In Northwestern Ontario, there are over 60 Indigenous communities. For certain types of cancer, rates are increasing among the Indigenous population. Research suggests that culturally appropriate screening and education could help detect cancers early.
There are unique challenges to obtaining equitable cancer screening services. Currently, the most significant barriers to cancer screening for Indigenous people include fragmented care, lack of educational support and culturally appropriate care, as well as intergenerational trauma. In Northwestern Ontario, accessing health services like cancer screening can be difficult for people living in rural and remote Indigenous communities. The need to leave the community and travel for medical appointments is one of the challenges they face.
To overcome some of these barriers, the North West Regional Cancer Program at Thunder Bay Regional Health Sciences Centre (TBRHSC) introduced the Screen for Life Coach. The coach is a mobile cancer screening service offering breast, cervical, and colon cancer screening in one convenient location. It travels around the region to bring cancer screening closer home and make these services accessible.
The coach has been collaborating with Indigenous communities in Northwestern Ontario since the inception of the Ontario Breast Screening Program in 1990. Over the years, the partnership has strengthened, with a deepened understanding of the importance of providing culturally appropriate care. The coach now provides cancer screening services to over 45 Indigenous communities—this includes both drive-in and fly-in communities.

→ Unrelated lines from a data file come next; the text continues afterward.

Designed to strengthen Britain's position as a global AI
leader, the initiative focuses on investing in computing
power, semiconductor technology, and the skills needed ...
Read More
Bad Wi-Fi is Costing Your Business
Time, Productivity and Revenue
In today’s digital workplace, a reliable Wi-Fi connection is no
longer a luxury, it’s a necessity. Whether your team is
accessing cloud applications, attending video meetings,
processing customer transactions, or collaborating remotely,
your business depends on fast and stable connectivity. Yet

During the summer months, the coach travels throughout the region and will park in or as close as possible to Indigenous communities. In the winter months, specific days are arranged for some fly-in communities or individuals living off reserve to visit the coach while it is parked in Thunder Bay.
Regardless of the time of year, our staff work with nursing stations, health centres, and Aboriginal Health Access Centres to recruit and support cancer screening for individuals in these communities.

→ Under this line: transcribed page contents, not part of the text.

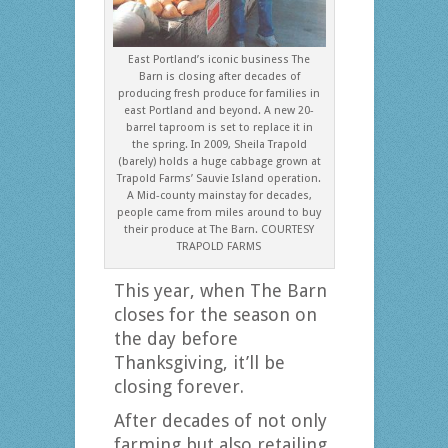
East Portland’s iconic business The
Barn is closing after decades of
producing fresh produce for families in
east Portland and beyond. A new 20-
barrel taproom is set to replace it in
the spring. In 2009, Sheila Trapold
(barely) holds a huge cabbage grown at
Trapold Farms’ Sauvie Island operation.
A Mid-county mainstay for decades,
people came from miles around to buy
their produce at The Barn. COURTESY
TRAPOLD FARMS
This year, when The Barn
closes for the season on
the day before
Thanksgiving, it’ll be
closing forever.
After decades of not only
farming but also retailing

“The key to success is having a champion in the communities who works closely with us,” explains Bonnie Lindberg, regional Indigenous cancer lead at TBRHSC. “These champions promote cancer screening and the upcoming coach visit, provide education on the importance of routine screening, and support the recruitment of those who are due for cancer screening in their community.

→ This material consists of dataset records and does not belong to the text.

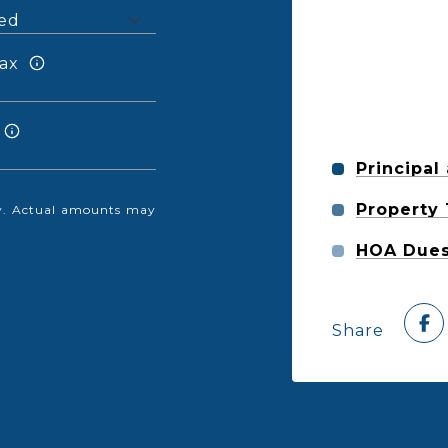
ax
Principal
Property
nly. Actual amounts may
HOA Due
Share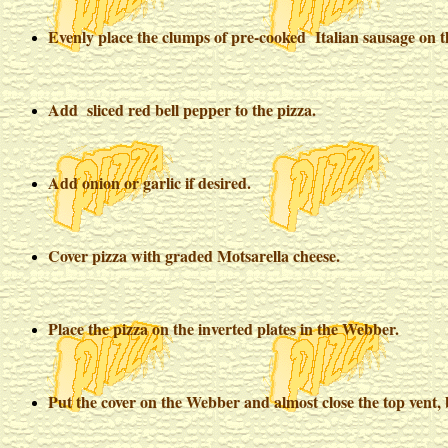
Evenly place the clumps of pre-cooked Italian sausage on t
Add sliced red bell pepper to the pizza.
Add onion or garlic if desired.
Cover pizza with graded Motsarella cheese.
Place the pizza on the inverted plates in the Webber.
Put the cover on the Webber and almost close the top vent,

In advance of the coach visit, TBRHSC staff travel to the communities to host Lunch and Learns or attend community events like health fairs or powwows. During these visits, they provide education about cancer screening and chronic disease prevention, and encourage those who are due for cancer screening to make an appointment for when the coach comes to their community.
“We continue working to increase access to cancer screening in our region,” says Vanessa Masters, mobile coach coordinator at TBRHSC. “We are constantly scouting new locations and looking to add communities into our schedule. One important thing we look for is that a site and the road leading into the community can accommodate the size of the coach and has a suitable place for us to park.”